Reduced annexin II protein expression in high-grade prostatic intraepithelial neoplasia and prostate cancer.

Context: Annexin II is a calcium-dependent phospholipid-binding protein that plays a role in many cellular functions, including apoptosis, signal transduction, and cellular motility. The protein is strongly expressed in normal prostatic epithelial glands, but its expression in benign prostatic lesions has not been reported. Although commonly underexpressed in prostate cancer, the association of reduced expression with pathologic grade and stage is unknown.

Objective: To compare annexin II expression in benign prostatic lesions with expression in high-grade prostatic intraepithelial neoplasia and prostate cancer, as well as to correlate expression levels with pathologic grade and stage.

Design: A semi-quantitative assessment of annexin II expression was performed in radical prostatectomy specimens from 74 patients and prostate needle core biopsy specimens from 13 patients. Foci with normal prostatic glands, atrophic glands, basal cell hyperplasia, high-grade prostatic intraepithelial neoplasia, and prostatic adenocarcinoma were evaluated.
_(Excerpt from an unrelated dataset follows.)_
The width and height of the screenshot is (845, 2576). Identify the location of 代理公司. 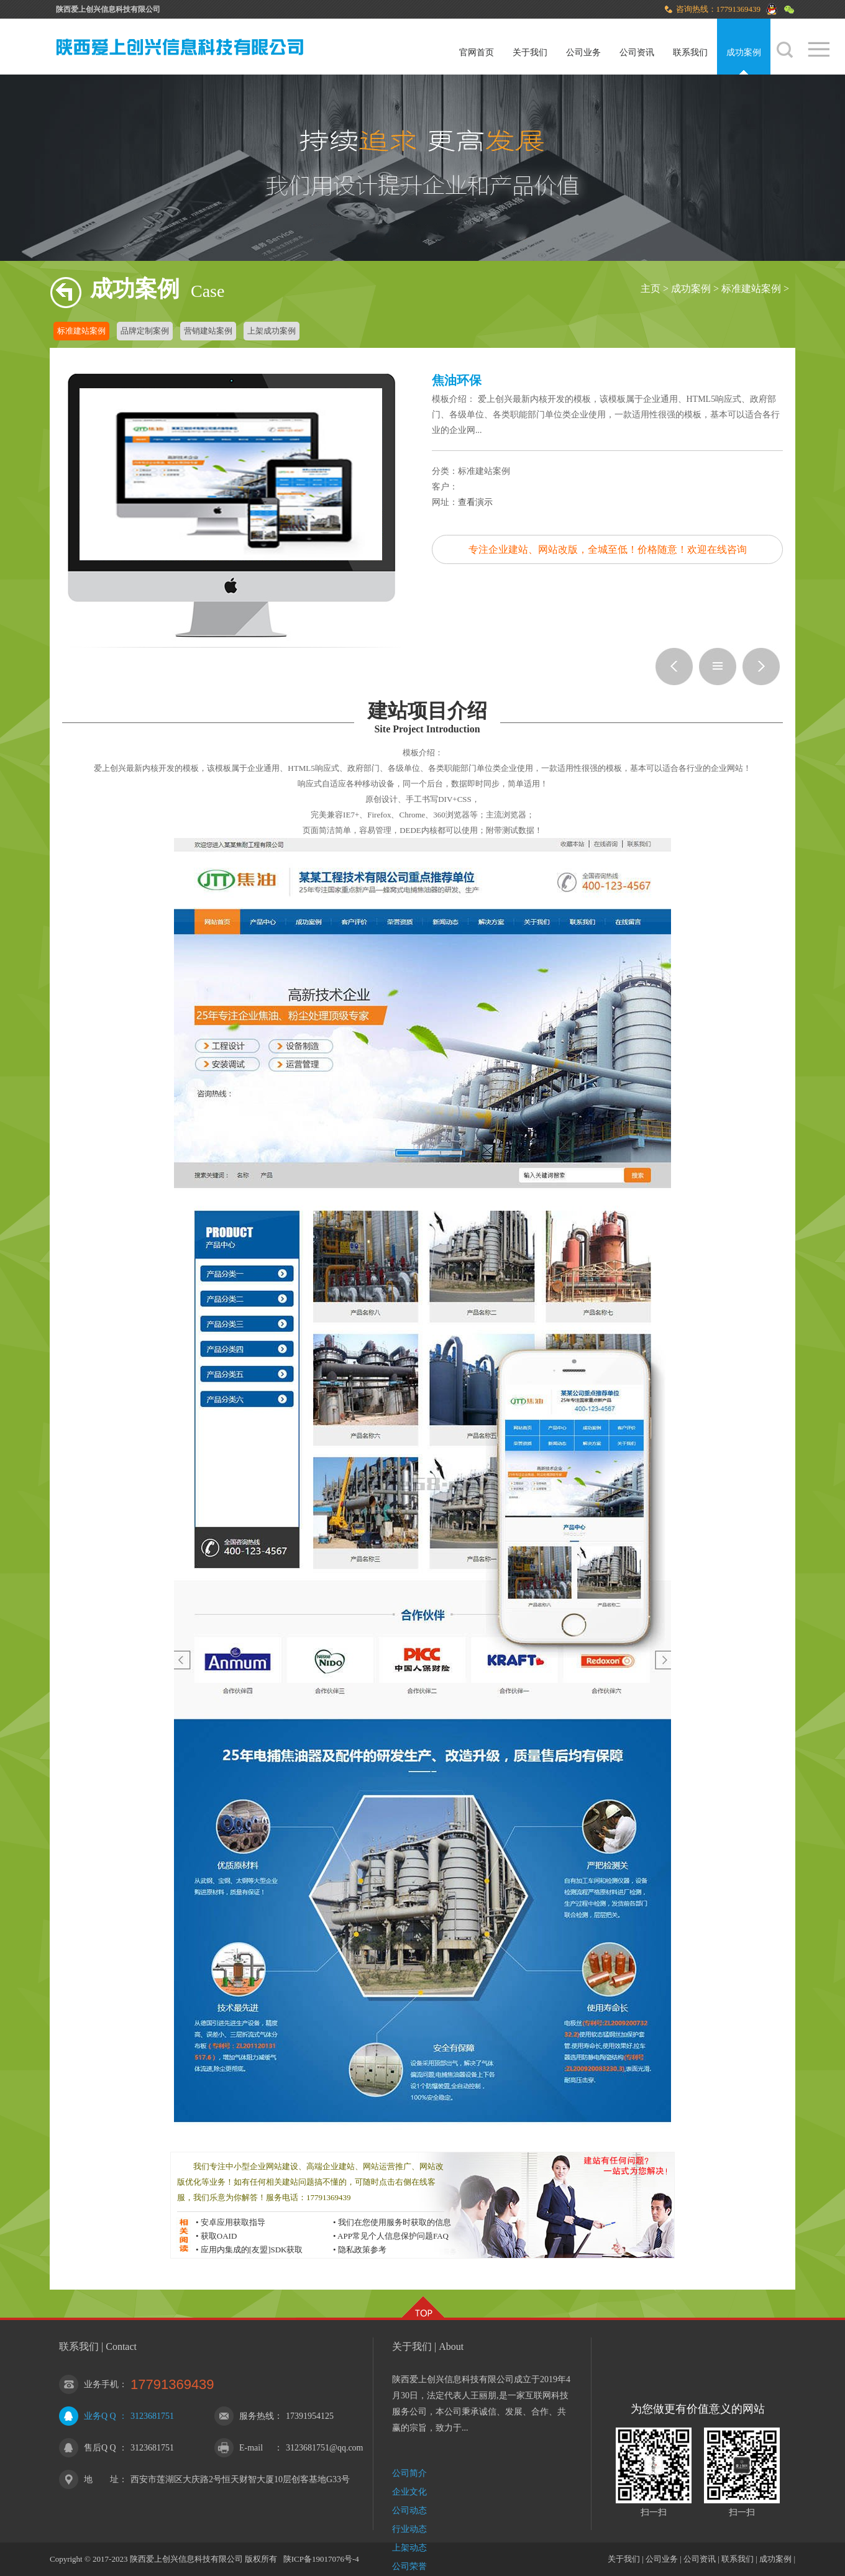
(674, 666).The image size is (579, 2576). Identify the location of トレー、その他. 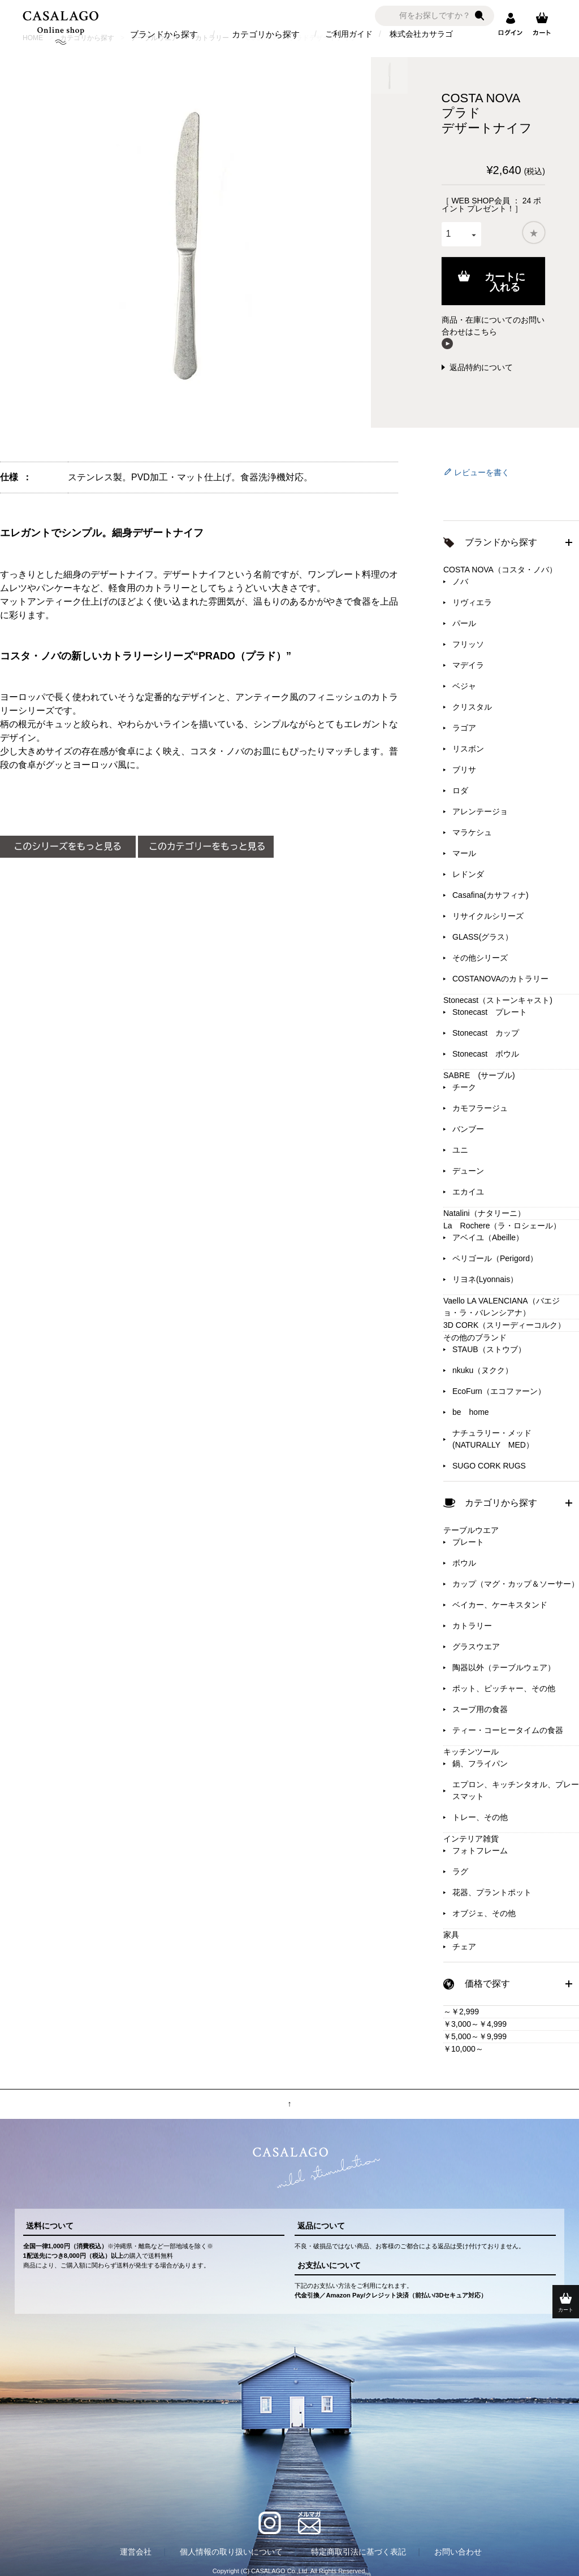
(480, 1817).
Results: Annexin II expression was present in more than 50% of glands in most (>85%) samples of benign prostatic epithelium, atrophic glands, and basal cell hyperplasia. In high-grade prostatic intraepithelial neoplasia, annexin II staining was markedly reduced in epithelial cells but not in basal cells. Annexin II was absent or focally present in moderately differentiated adenocarcinoma but was retained in poorly differentiated adenocarcinomas.

Conclusions: Reduced annexin II expression may be a useful diagnostic biomarker to help identify small foci of moderately differentiated adenocarcinoma on needle core biopsy specimens since it is consistently expressed in benign prostatic glands. Re-expression of annexin II in poorly differentiated adenocarcinoma may provide prognostic information.